> **Your task**: From the line that includes "www.inallermunde.de (1138, 801)" to the last line of the records that follow, copy every line exactly and nothing more, omitting pictures.

> **Saved data entries**:
Segment Open
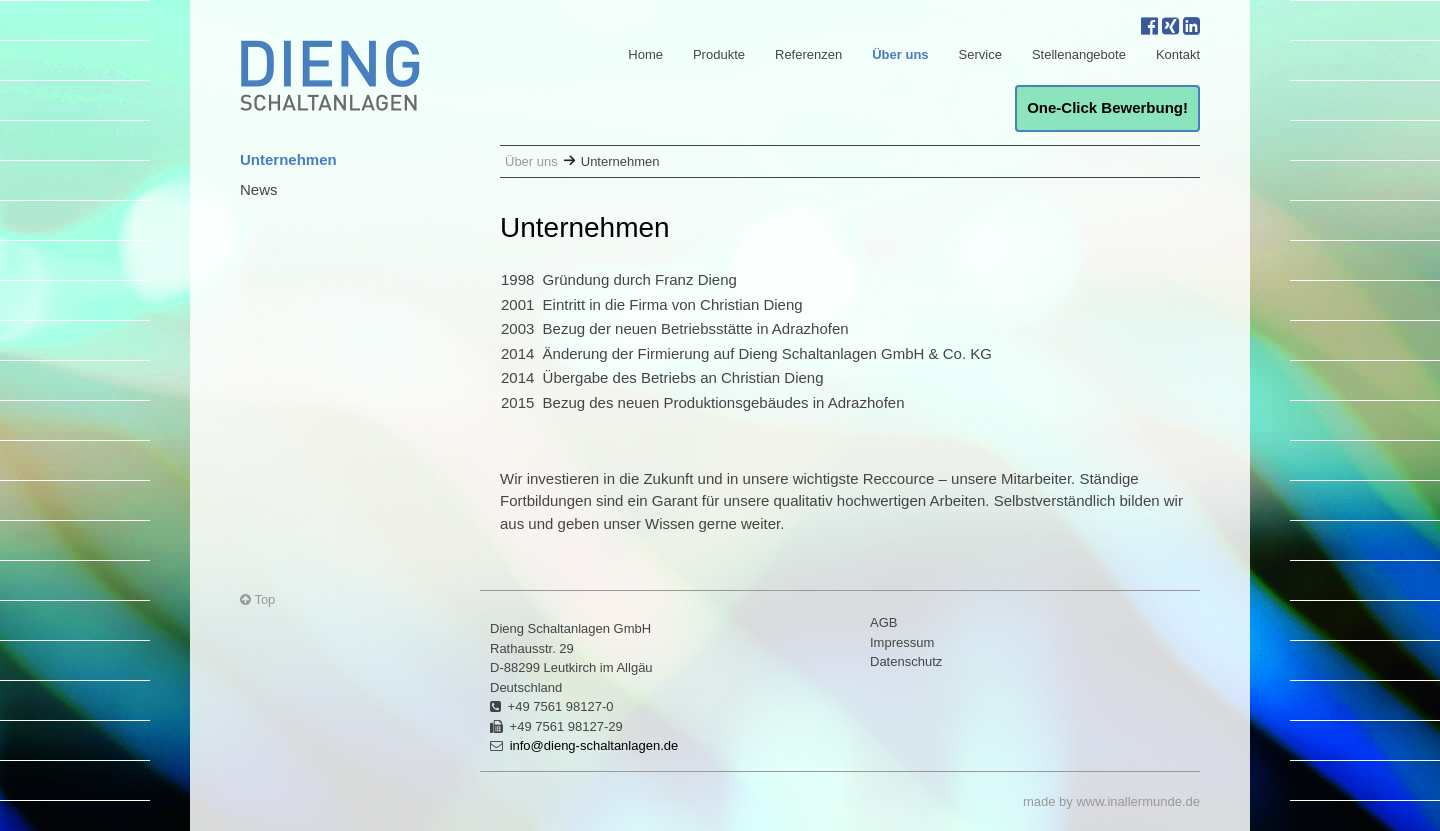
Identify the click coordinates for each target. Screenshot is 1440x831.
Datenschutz (906, 661)
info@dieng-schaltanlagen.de (594, 745)
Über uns (900, 54)
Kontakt (1178, 54)
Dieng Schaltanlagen (330, 75)
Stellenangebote (1079, 54)
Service (980, 54)
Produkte (719, 54)
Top (257, 599)
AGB (883, 622)
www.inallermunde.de (1138, 801)
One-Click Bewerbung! (1107, 107)
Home (645, 54)
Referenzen (808, 54)
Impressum (902, 642)
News (259, 189)
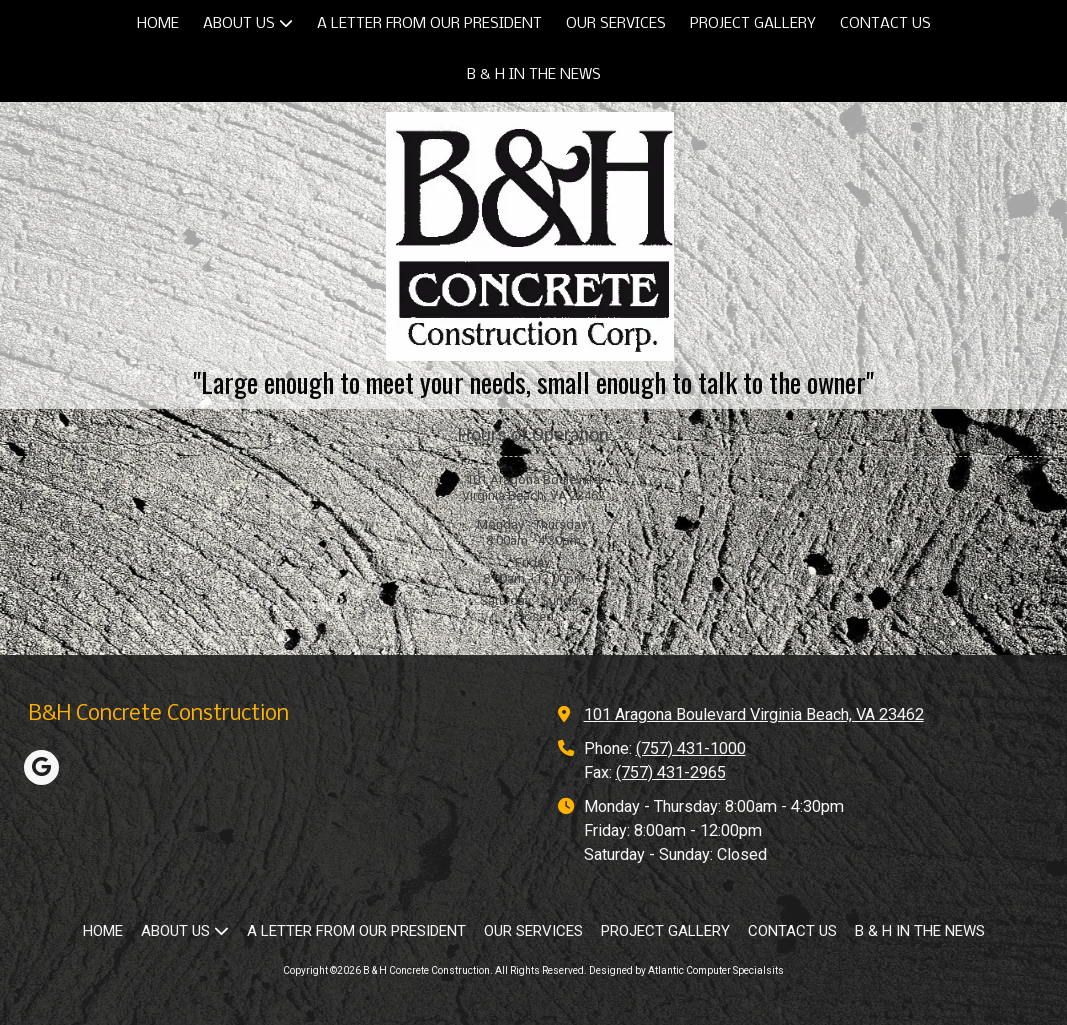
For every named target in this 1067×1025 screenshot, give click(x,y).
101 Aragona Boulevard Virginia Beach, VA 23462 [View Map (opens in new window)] (754, 714)
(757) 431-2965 (671, 772)
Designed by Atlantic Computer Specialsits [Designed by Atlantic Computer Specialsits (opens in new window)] (686, 970)
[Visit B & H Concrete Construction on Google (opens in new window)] (41, 767)
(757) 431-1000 (691, 748)
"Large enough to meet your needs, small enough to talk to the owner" (533, 381)
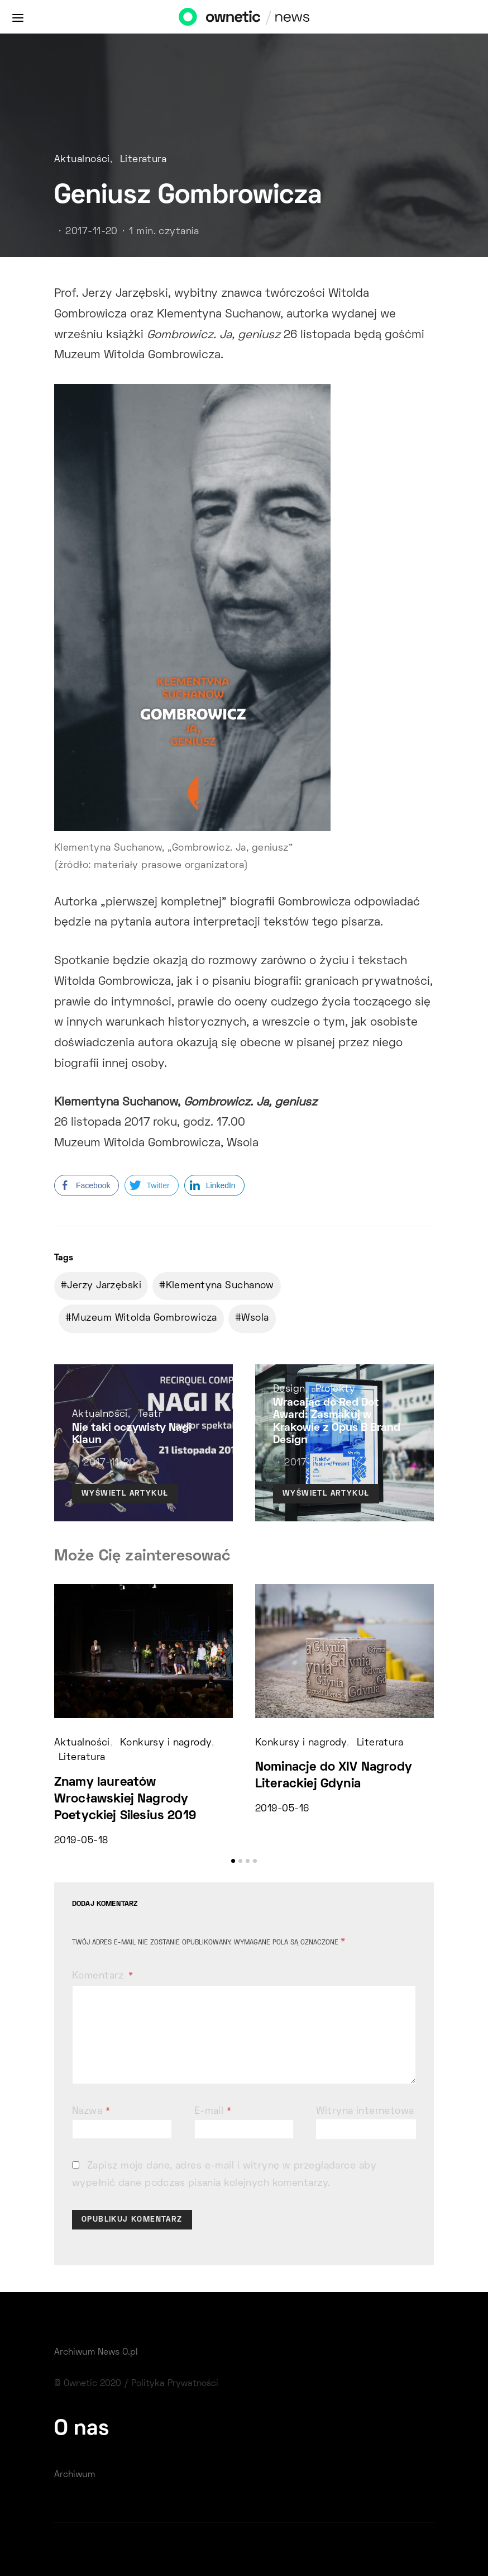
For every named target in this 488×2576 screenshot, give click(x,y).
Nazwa (91, 2111)
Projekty (335, 1389)
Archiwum (74, 2475)
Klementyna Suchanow (220, 1286)
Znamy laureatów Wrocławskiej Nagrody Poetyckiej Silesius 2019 (125, 1799)
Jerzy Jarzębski (104, 1286)
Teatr (150, 1414)
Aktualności (82, 159)
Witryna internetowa (365, 2111)
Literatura (143, 159)
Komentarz (99, 1976)
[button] (233, 1861)
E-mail (213, 2111)
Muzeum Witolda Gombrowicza (144, 1318)
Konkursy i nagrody (166, 1743)
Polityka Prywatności (174, 2384)
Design (289, 1389)
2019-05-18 (81, 1841)
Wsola (255, 1318)
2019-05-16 (282, 1809)
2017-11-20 (91, 231)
Segment Closed
> **Task answer**:
www.inallermunde.de (1138, 801)
One-Click Bewerbung! (1107, 107)
Home (645, 54)
Referenzen (808, 54)
Impressum (902, 642)
News (259, 189)
For every named target in this 1067×1025 screenshot, give click(x,y).
101 Aragona Boulevard Virginia Beach, VA 23462 [View Map (opens in new window)] (754, 714)
(757) 431-2965 (671, 772)
Designed by Atlantic Computer Specialsits [Designed by Atlantic Computer Specialsits (opens in new window)] (686, 970)
[Visit B & H Concrete Construction on Google (opens in new window)] (41, 767)
(757) 431-1000 (691, 748)
"Large enough to meet your needs, small enough to talk to the owner" (533, 381)
For every named target in this 488×2576 screenshot, give click(x,y).
Nazwa (91, 2111)
Projekty (335, 1389)
Archiwum (74, 2475)
Klementyna Suchanow (220, 1286)
Znamy laureatów Wrocławskiej Nagrody Poetyckiej Silesius 2019 (125, 1799)
Jerzy Jarzębski (104, 1286)
Teatr (150, 1414)
Aktualności (82, 159)
Witryna internetowa (365, 2111)
Literatura (143, 159)
Komentarz (99, 1976)
[button] (233, 1861)
E-mail (213, 2111)
Muzeum Witolda Gombrowicza (144, 1318)
Konkursy i nagrody (166, 1743)
Polityka Prywatności (174, 2384)
Design (289, 1389)
2019-05-18 (81, 1841)
Wsola (255, 1318)
2019-05-16 (282, 1809)
2017-11-20 (91, 231)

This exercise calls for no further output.